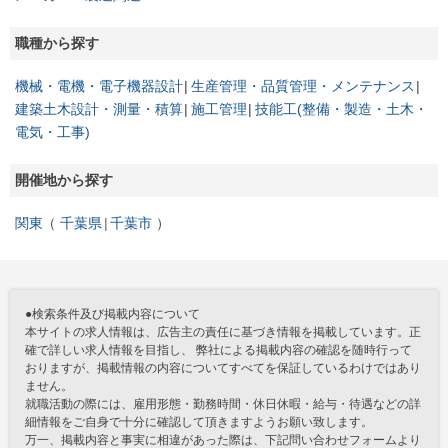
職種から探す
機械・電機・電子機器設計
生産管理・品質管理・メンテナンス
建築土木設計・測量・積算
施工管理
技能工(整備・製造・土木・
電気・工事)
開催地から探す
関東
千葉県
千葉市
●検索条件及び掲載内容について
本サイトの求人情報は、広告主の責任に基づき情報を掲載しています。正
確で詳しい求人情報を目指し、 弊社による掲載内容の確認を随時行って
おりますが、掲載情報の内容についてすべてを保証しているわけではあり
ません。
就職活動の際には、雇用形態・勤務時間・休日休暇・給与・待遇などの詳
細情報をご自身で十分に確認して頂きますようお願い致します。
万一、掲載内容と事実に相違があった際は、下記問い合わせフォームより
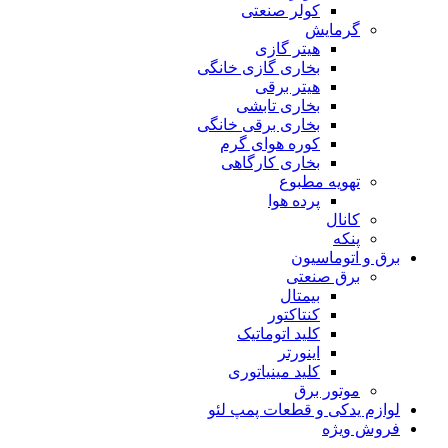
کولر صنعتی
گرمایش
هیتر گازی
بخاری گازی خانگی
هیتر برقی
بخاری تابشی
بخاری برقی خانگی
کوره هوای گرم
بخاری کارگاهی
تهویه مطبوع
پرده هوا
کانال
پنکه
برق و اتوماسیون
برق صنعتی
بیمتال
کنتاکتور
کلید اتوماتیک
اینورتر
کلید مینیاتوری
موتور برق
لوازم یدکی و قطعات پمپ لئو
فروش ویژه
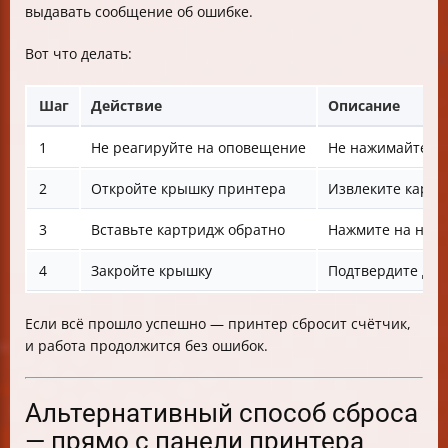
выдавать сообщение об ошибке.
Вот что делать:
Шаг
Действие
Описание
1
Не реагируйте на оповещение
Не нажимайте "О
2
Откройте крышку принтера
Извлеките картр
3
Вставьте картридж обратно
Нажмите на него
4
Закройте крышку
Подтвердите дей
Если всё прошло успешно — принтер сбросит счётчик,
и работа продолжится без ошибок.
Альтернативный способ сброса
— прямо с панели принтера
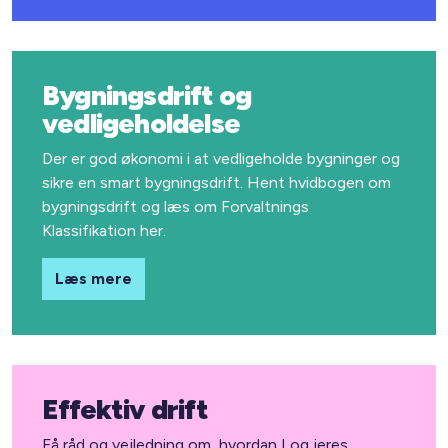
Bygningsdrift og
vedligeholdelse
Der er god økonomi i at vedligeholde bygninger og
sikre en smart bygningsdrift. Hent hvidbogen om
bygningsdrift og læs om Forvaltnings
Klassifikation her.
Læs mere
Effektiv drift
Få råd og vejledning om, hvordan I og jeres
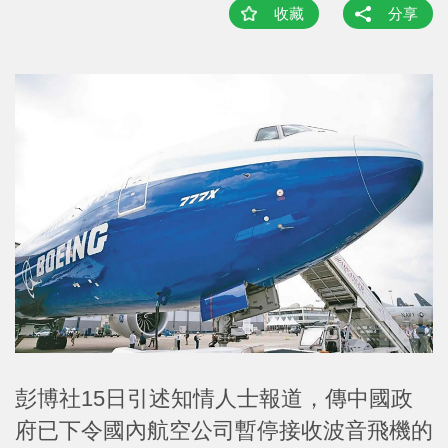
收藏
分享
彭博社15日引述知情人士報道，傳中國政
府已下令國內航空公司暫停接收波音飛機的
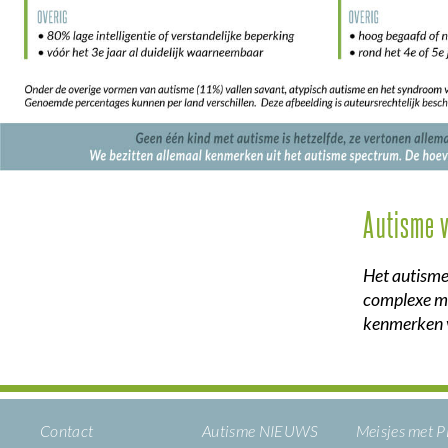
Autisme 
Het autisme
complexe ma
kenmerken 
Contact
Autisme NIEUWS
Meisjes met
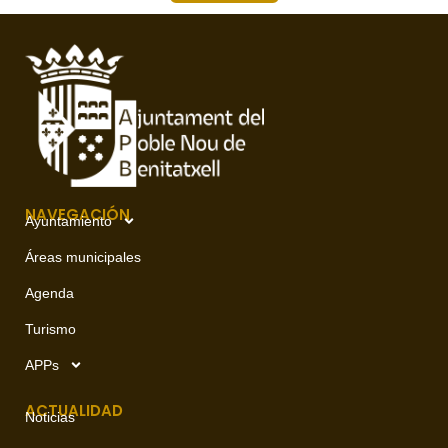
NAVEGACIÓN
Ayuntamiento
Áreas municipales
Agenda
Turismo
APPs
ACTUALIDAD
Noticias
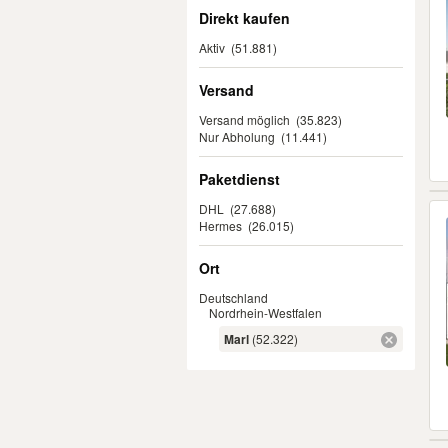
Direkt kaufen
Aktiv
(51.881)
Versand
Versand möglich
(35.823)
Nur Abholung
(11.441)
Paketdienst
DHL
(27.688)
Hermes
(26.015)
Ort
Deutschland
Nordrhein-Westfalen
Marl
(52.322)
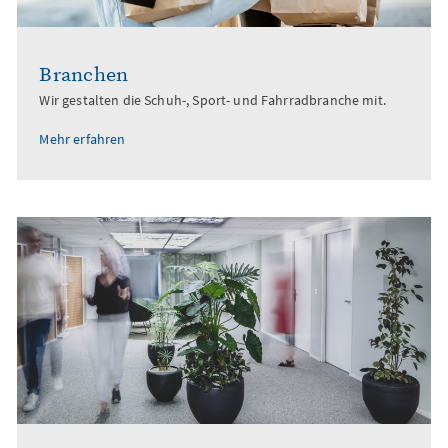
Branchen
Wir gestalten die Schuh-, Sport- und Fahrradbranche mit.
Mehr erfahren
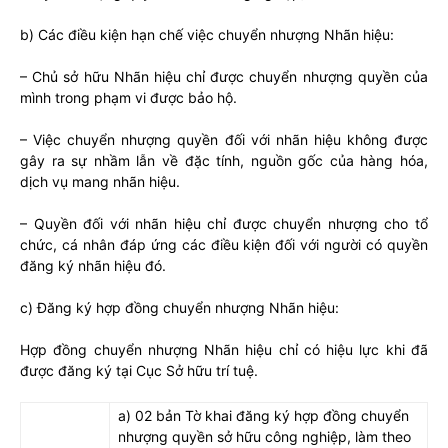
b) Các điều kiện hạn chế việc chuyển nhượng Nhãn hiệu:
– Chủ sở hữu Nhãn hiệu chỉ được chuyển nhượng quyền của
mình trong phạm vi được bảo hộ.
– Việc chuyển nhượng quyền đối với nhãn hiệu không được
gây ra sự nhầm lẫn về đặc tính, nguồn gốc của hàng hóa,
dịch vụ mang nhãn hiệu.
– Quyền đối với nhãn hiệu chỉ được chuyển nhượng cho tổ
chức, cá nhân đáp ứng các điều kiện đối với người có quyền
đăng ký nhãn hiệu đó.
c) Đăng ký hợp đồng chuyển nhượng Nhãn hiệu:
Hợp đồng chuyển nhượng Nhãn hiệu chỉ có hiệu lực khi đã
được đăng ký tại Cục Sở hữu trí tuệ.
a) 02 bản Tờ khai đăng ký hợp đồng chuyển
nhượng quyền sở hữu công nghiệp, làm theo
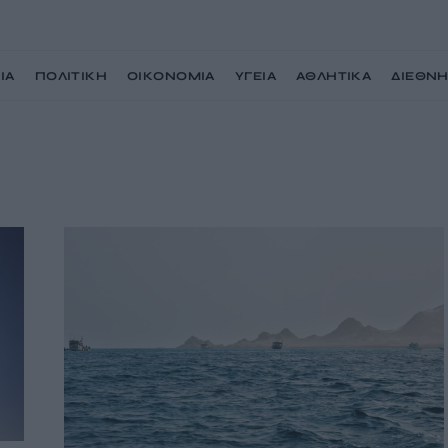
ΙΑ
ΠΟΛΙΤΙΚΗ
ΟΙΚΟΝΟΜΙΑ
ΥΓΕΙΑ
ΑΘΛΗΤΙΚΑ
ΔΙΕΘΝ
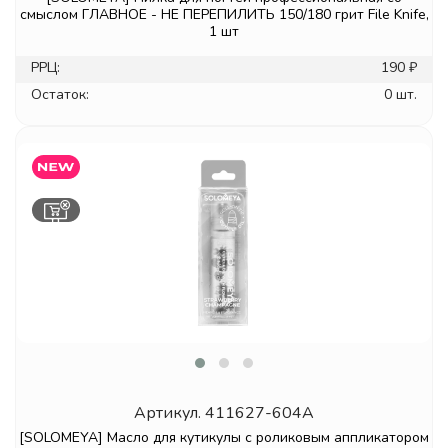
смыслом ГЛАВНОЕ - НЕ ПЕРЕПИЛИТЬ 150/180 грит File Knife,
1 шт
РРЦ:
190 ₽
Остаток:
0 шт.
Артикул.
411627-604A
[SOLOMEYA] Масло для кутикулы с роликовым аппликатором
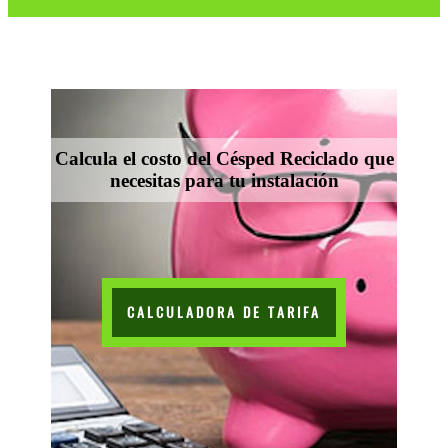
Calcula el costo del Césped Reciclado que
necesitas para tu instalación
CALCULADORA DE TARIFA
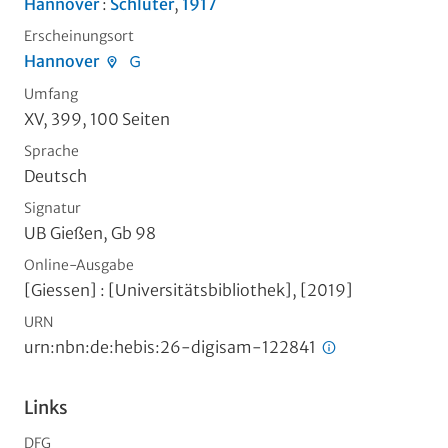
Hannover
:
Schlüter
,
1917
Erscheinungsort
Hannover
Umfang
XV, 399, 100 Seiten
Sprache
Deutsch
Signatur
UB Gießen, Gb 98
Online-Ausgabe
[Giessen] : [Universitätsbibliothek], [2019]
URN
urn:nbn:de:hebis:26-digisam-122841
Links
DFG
============================================================
To do: Taking the material above, give again exactly the lines from the one holding "بخاری گازی خانگی" through the one holding "Если всё прошло", with both ends and without pictures.

Answer to this problem:
بخاری گازی خانگی
هیتر برقی
بخاری تابشی
بخاری برقی خانگی
کوره هوای گرم
بخاری کارگاهی
تهویه مطبوع
پرده هوا
کانال
پنکه
برق و اتوماسیون
برق صنعتی
بیمتال
کنتاکتور
کلید اتوماتیک
اینورتر
کلید مینیاتوری
موتور برق
لوازم یدکی و قطعات پمپ لئو
فروش ویژه
выдавать сообщение об ошибке.
Вот что делать:
Шаг
Действие
Описание
1
Не реагируйте на оповещение
Не нажимайте "О
2
Откройте крышку принтера
Извлеките картр
3
Вставьте картридж обратно
Нажмите на него
4
Закройте крышку
Подтвердите дей
Если всё прошло успешно — принтер сбросит счётчик,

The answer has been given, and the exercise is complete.